Botanical Name: Mentha Piperita Family: Labiatae

Common name(s): Peppermint


  • Perennial; herbaceous | Zone 5-9 | 2 feet tall | Spikes of purple flowers in mid- to late summer
  • Full sun to shade| Adaptable to different soil types | Likes water | Propagate via root divisions (plants from seeds are inferior)


Harvest the aerial parts anytime. Can be used fresh or dried.

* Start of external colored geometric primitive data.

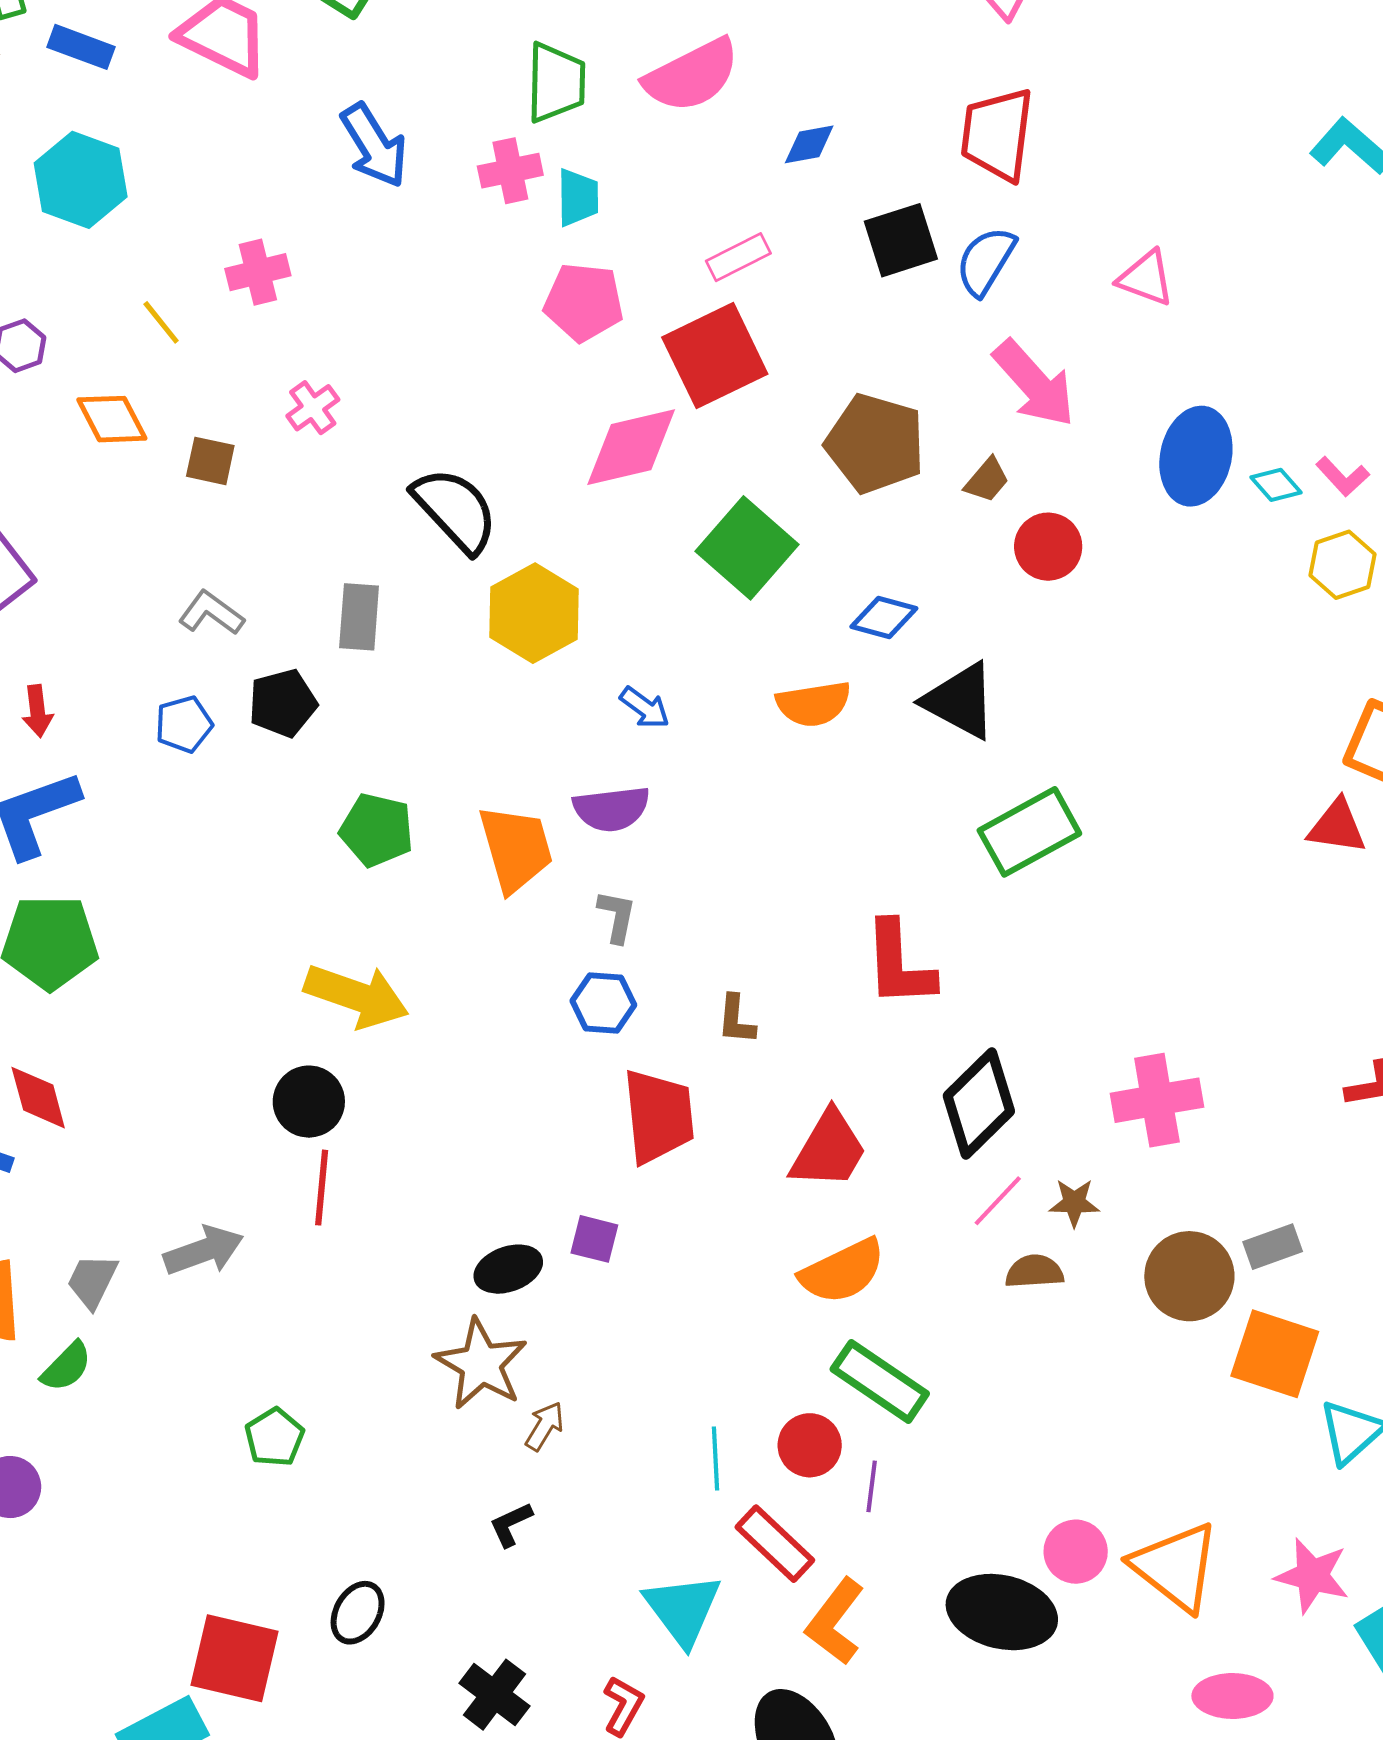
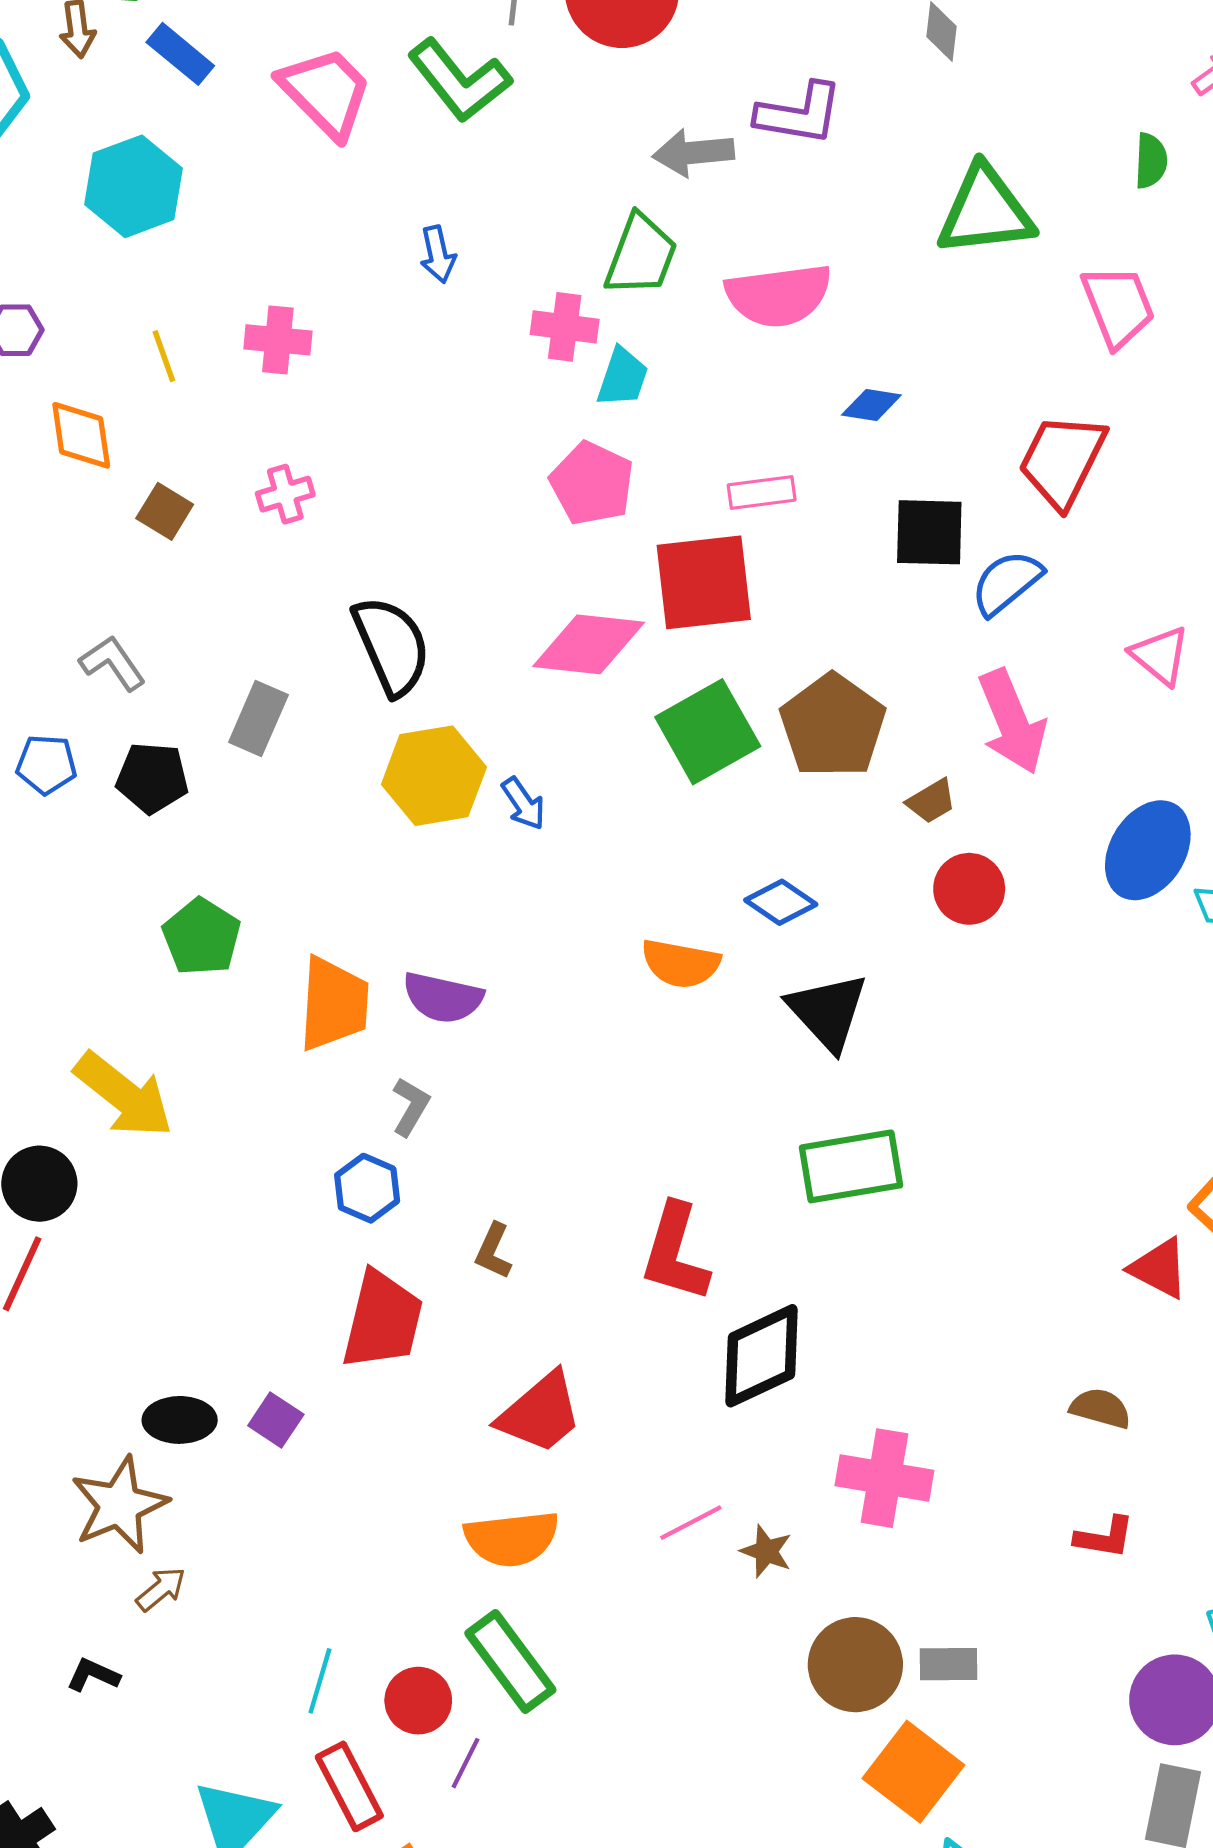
blue arrow: (374, 145) -> (438, 254), size x0.6
green square: (747, 548) -> (708, 732), moved
blue arrow: (645, 708) -> (523, 804), moved
black diamond: (979, 1104) -> (762, 1356), moved
brown semicircle: (1034, 1272) -> (1100, 1408), moved
black L-shape: (511, 1524) -> (93, 1675), turned 30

Infusion: Steep 1 rounded teaspoon of dried mint (double if fresh) in 1 cup boiled water for 10 minutes. Drink as often as desired.

Tincture: 1-2ml 3x/day

Food: Use in smoothies and salads, etc.

External: The essential oil can be added to toothpaste, mouthwash, and cleaning products (for a fresh scent and disinfectant). Make a paste with honey and a couple of drops of the essential oil for burns. Make a lotion using a peppermint infusion to apply to irritated skin. Apply diluted (to 2%) essential oil to temples to relieve a headache.


Constituents: Essential oil (menthol & menthone), flavonoids, phenolic acid, triterpines, tannins, bitter principle, calcium, magnesium, potassium

Actions: Analgesic, Antiseptic, antispasmodic, carminative, digestive, stimulant.

Uses: Ailments throughout the digestive system, pain relief, respiratory infections, treating fevers

Cautions: Do not give to children under 5 or give the essential oil to children under 12. Do not take the essential oil internally except under professional supervision. Can suppress milk production, so best not to use while nursing.


  • Encyclopedia of Herbal Medicine, Andrew Chevallier
  • Homegrown Herbs, Tammi Hartung
  • Holistic Herbal, David Hoffmann
  • Medicinal Herbs, Rosemary Gladstar
  • photo credit: anna_gregory peppermint via photopin (license)

Peppermint will spread! I just learned from Rosemary Gladstar’s book that you should keep your different types of mint separate because they will intermingle and you will wind up with all kinds of mutt mints and they won’t be as medicinal. I have a mint bed with multiple mints. I’ll be changing that up this year!

You can grow peppermint in pots to keep it from spreading, but I’ve found that in my zone 5 climate, it doesn’t always come back the next year when grown in a pot.

One of my favorite things to do in the summer is put a sprig of peppermint – bruising the leaves by twisting them – into a pitcher of water in the refrigerator. So refreshing!